Systematic Evaluation of Normalization Methods for Glycomics Data Based on Performance of Network Inference
Elisa Benedetti,
Nathalie Gerstner,
Maja Pučić-Baković,
Toma Keser,
Karli R. Reiding,
L. Renee Ruhaak,
Tamara Štambuk,
Maurice H.J. Selman,
Igor Rudan,
Ozren Polašek,
Caroline Hayward,
Marian Beekman,
Eline Slagboom,
Manfred Wuhrer,
Malcolm G. Dunlop,
Gordan Lauc,
Jan Krumsiek
Affiliations
Elisa Benedetti
Department of Physiology and Biophysics, Institute for Computational Biomedicine, Englander Institute for Precision Medicine, Weill Cornell Medicine, New York, NY 10022, USA
Nathalie Gerstner
Institute of Computational Biology, Helmholtz Zentrum München—German Research Center for Environmental Health, 85764 Neuherberg, Germany
Maja Pučić-Baković
Genos Glycoscience Research Laboratory, 10000 Zagreb, Croatia
Toma Keser
Faculty of Pharmacy and Biochemistry, University of Zagreb, 10000 Zagreb, Croatia
Karli R. Reiding
Biomolecular Mass Spectrometry and Proteomics, Bijvoet Center for Biomolecular Research and Utrecht Institute for Pharmaceutical Sciences, University of Utrecht, 3584 CH Utrecht, The Netherlands
L. Renee Ruhaak
Center for Proteomics and Metabolomics, Leiden University Medical Center, 2333 ZC Leiden, The Netherlands
Tamara Štambuk
Faculty of Pharmacy and Biochemistry, University of Zagreb, 10000 Zagreb, Croatia
Maurice H.J. Selman
Biomolecular Mass Spectrometry and Proteomics, Bijvoet Center for Biomolecular Research and Utrecht Institute for Pharmaceutical Sciences, University of Utrecht, 3584 CH Utrecht, The Netherlands
Igor Rudan
Usher Institute of Population Health Sciences and Informatics, University of Edinburgh, Edinburgh EH8 9AG, UK
Ozren Polašek
Medical School, University of Split, 21000 Split, Croatia
Caroline Hayward
Medical Research Council Human Genetics Unit, Institute of Genetics and Molecular Medicine, University of Edinburgh, Edinburgh EH4 2XU, UK
Marian Beekman
Section of Molecular Epidemiology, Leiden University Medical Center, 2333 ZC Leiden, The Netherlands
Eline Slagboom
Section of Molecular Epidemiology, Leiden University Medical Center, 2333 ZC Leiden, The Netherlands
Manfred Wuhrer
Center for Proteomics and Metabolomics, Leiden University Medical Center, 2333 ZC Leiden, The Netherlands
Malcolm G. Dunlop
Colon Cancer Genetics Group, Institute of Genetics and Molecular Medicine, University of Edinburgh and Medical Research Council Human Genetics Unit, Edinburgh EH8 9YL, UK
Gordan Lauc
Genos Glycoscience Research Laboratory, 10000 Zagreb, Croatia
Jan Krumsiek
Department of Physiology and Biophysics, Institute for Computational Biomedicine, Englander Institute for Precision Medicine, Weill Cornell Medicine, New York, NY 10022, USA
Glycomics measurements, like all other high-throughput technologies, are subject to technical variation due to fluctuations in the experimental conditions.

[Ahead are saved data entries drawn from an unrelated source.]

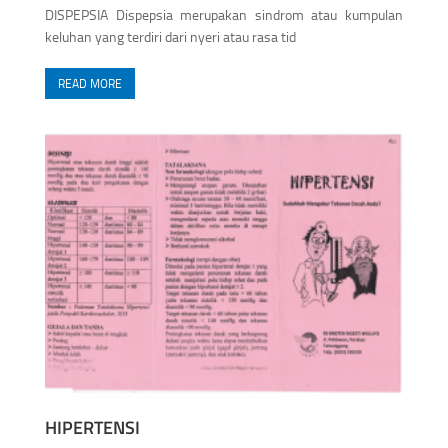
DISPEPSIA Dispepsia merupakan sindrom atau kumpulan
keluhan yang terdiri dari nyeri atau rasa tid
READ MORE
HIPERTENSI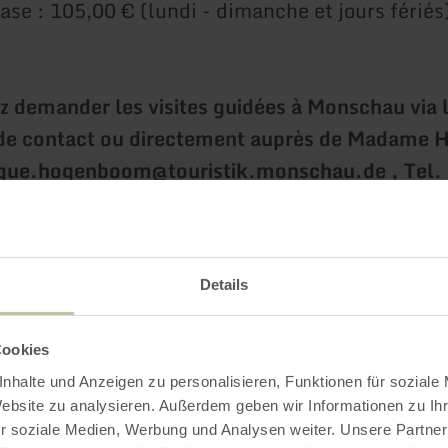
base : 105,00 € (lundi - dimanche et jours fériés
 demander les visites guidées à Monschau via 
 de contact ou directement auprès de Madame
ique.hogenboom@touristik.monschau.de , Tel.
ut se passe bien, nous avons besoin des inform
Details
Cookies
a visite guidée
nhalte und Anzeigen zu personalisieren, Funktionen für soziale
eure de la visite
Website zu analysieren. Außerdem geben wir Informationen zu I
r soziale Medien, Werbung und Analysen weiter. Unsere Partner
e participants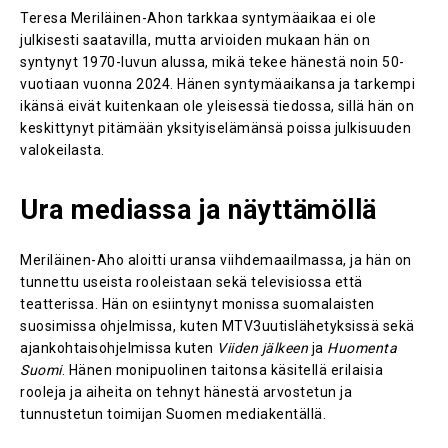
Teresa Meriläinen-Ahon tarkkaa syntymäaikaa ei ole
julkisesti saatavilla, mutta arvioiden mukaan hän on
syntynyt 1970-luvun alussa, mikä tekee hänestä noin 50-
vuotiaan vuonna 2024​. Hänen syntymäaikansa ja tarkempi
ikänsä eivät kuitenkaan ole yleisessä tiedossa, sillä hän on
keskittynyt pitämään yksityiselämänsä poissa julkisuuden
valokeilasta.
Ura mediassa ja näyttämöllä
Meriläinen-Aho aloitti uransa viihdemaailmassa, ja hän on
tunnettu useista rooleistaan sekä televisiossa että
teatterissa. Hän on esiintynyt monissa suomalaisten
suosimissa ohjelmissa, kuten MTV3uutislähetyksissä sekä
ajankohtaisohjelmissa kuten
Viiden jälkeen
ja
Huomenta
Suomi
. Hänen monipuolinen taitonsa käsitellä erilaisia
rooleja ja aiheita on tehnyt hänestä arvostetun ja
tunnustetun toimijan Suomen mediakentällä.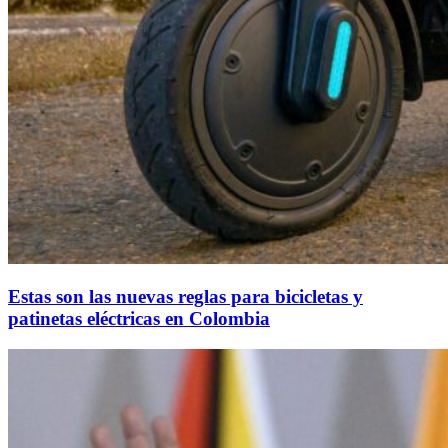
Estas son las nuevas reglas para bicicletas y
patinetas eléctricas en Colombia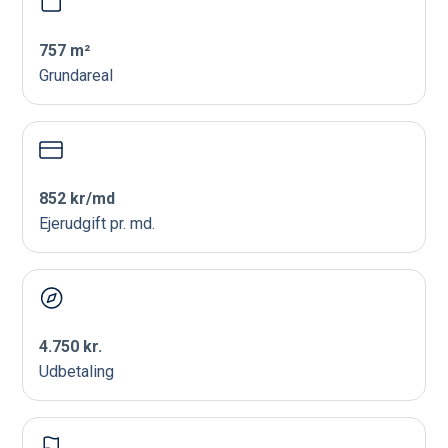
757 m²
Grundareal
852 kr/md
Ejerudgift pr. md.
4.750 kr.
Udbetaling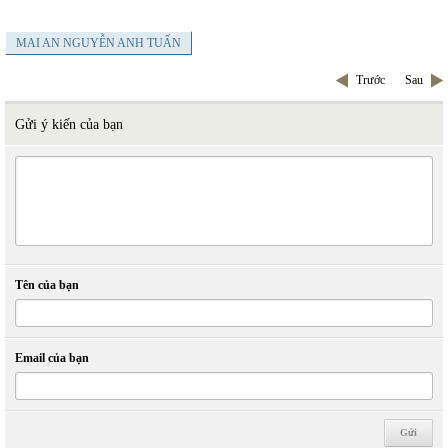
MAI AN NGUYỄN ANH TUẤN
Trước
Sau
Gửi ý kiến của bạn
Tên của bạn
Email của bạn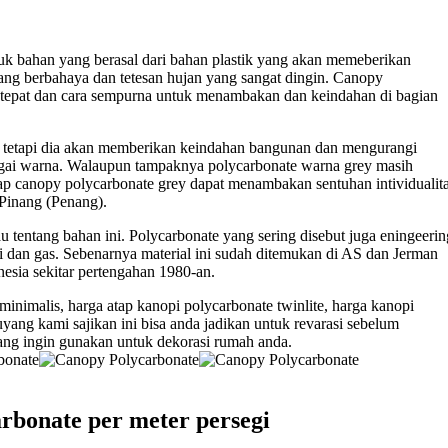
k bahan yang berasal dari bahan plastik yang akan memeberikan
yang berbahaya dan tetesan hujan yang sangat dingin. Canopy
g tepat dan cara sempurna untuk menambakan dan keindahan di bagian
r, tetapi dia akan memberikan keindahan bangunan dan mengurangi
agai warna. Walaupun tampaknya polycarbonate warna grey masih
 atap canopy polycarbonate grey dapat menambakan sentuhan intividualit
 Pinang (Penang).
tentang bahan ini. Polycarbonate yang sering disebut juga eningeerin
mi dan gas. Sebenarnya material ini sudah ditemukan di AS dan Jerman
nesia sekitar pertengahan 1980-an.
inimalis, harga atap kanopi polycarbonate twinlite, harga kanopi
uyang kami sajikan ini bisa anda jadikan untuk revarasi sebelum
ng ingin gunakan untuk dekorasi rumah anda.
rbonate per meter persegi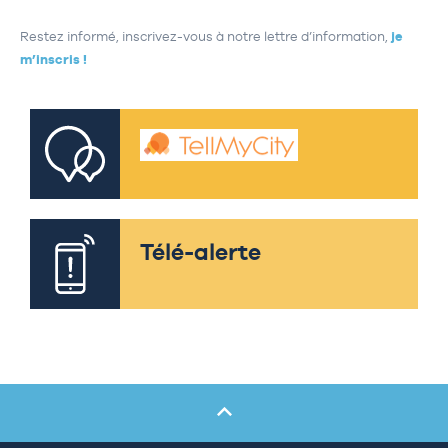
Restez informé, inscrivez-vous à notre lettre d’information,
je
m’inscris !
Télé-alerte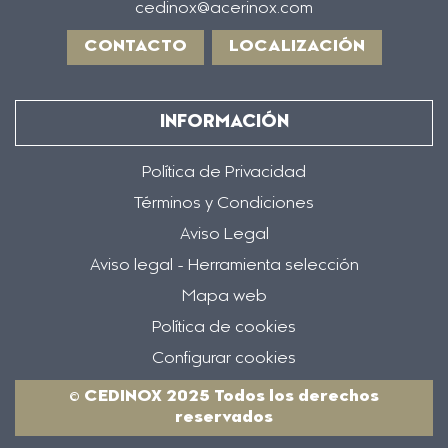
cedinox@acerinox.com
CONTACTO
LOCALIZACIÓN
INFORMACIÓN
Política de Privacidad
Términos y Condiciones
Aviso Legal
Aviso legal - Herramienta selección
Mapa web
Política de cookies
Configurar cookies
© CEDINOX 2025 Todos los derechos
reservados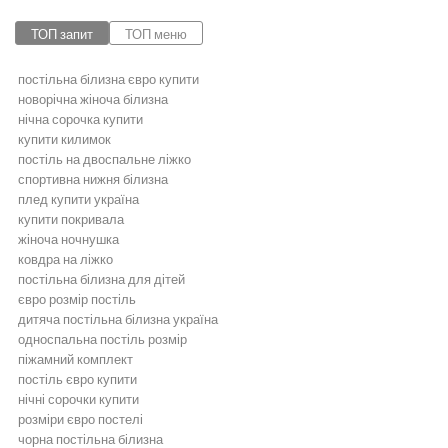
ТОП запит
ТОП меню
постільна білизна євро купити
новорічна жіноча білизна
нічна сорочка купити
купити килимок
постіль на двоспальне ліжко
спортивна нижня білизна
плед купити україна
купити покривала
жіноча ночнушка
ковдра на ліжко
постільна білизна для дітей
євро розмір постіль
дитяча постільна білизна україна
односпальна постіль розмір
піжамний комплект
постіль євро купити
нічні сорочки купити
розміри євро постелі
чорна постільна білизна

The removal of this non-biological signal from the data is referred to as normalization. Contrary to other omics data types, a systematic evaluation of normalization options for glycomics data has not been published so far. In this paper, we assess the quality of different normalization strategies for glycomics data with an innovative approach. It has been shown previously that Gaussian Graphical Models (GGMs) inferred from glycomics data are able to identify enzymatic steps in the glycan synthesis pathways in a data-driven fashion. Based on this finding, here, we quantify the quality of a given normalization method according to how well a GGM inferred from the respective normalized data reconstructs known synthesis reactions in the glycosylation pathway. The method therefore exploits a biological measure of goodness. We analyzed 23 different normalization combinations applied to six large-scale glycomics cohorts across three experimental platforms: Liquid Chromatography-ElectroSpray Ionization-Mass Spectrometry (LC-ESI-MS), Ultra High Performance Liquid Chromatography with Fluorescence Detection (UHPLC-FLD), and Matrix Assisted Laser Desorption Ionization-Furier Transform Ion Cyclotron Resonance-Mass Spectrometry (MALDI-FTICR-MS). Based on our results, we recommend normalizing glycan data using the ‘Probabilistic Quotient’ method followed by log-transformation, irrespective of the measurement platform. This recommendation is further supported by an additional analysis, where we ranked normalization methods based on their statistical associations with age, a factor known to associate with glycomics measurements.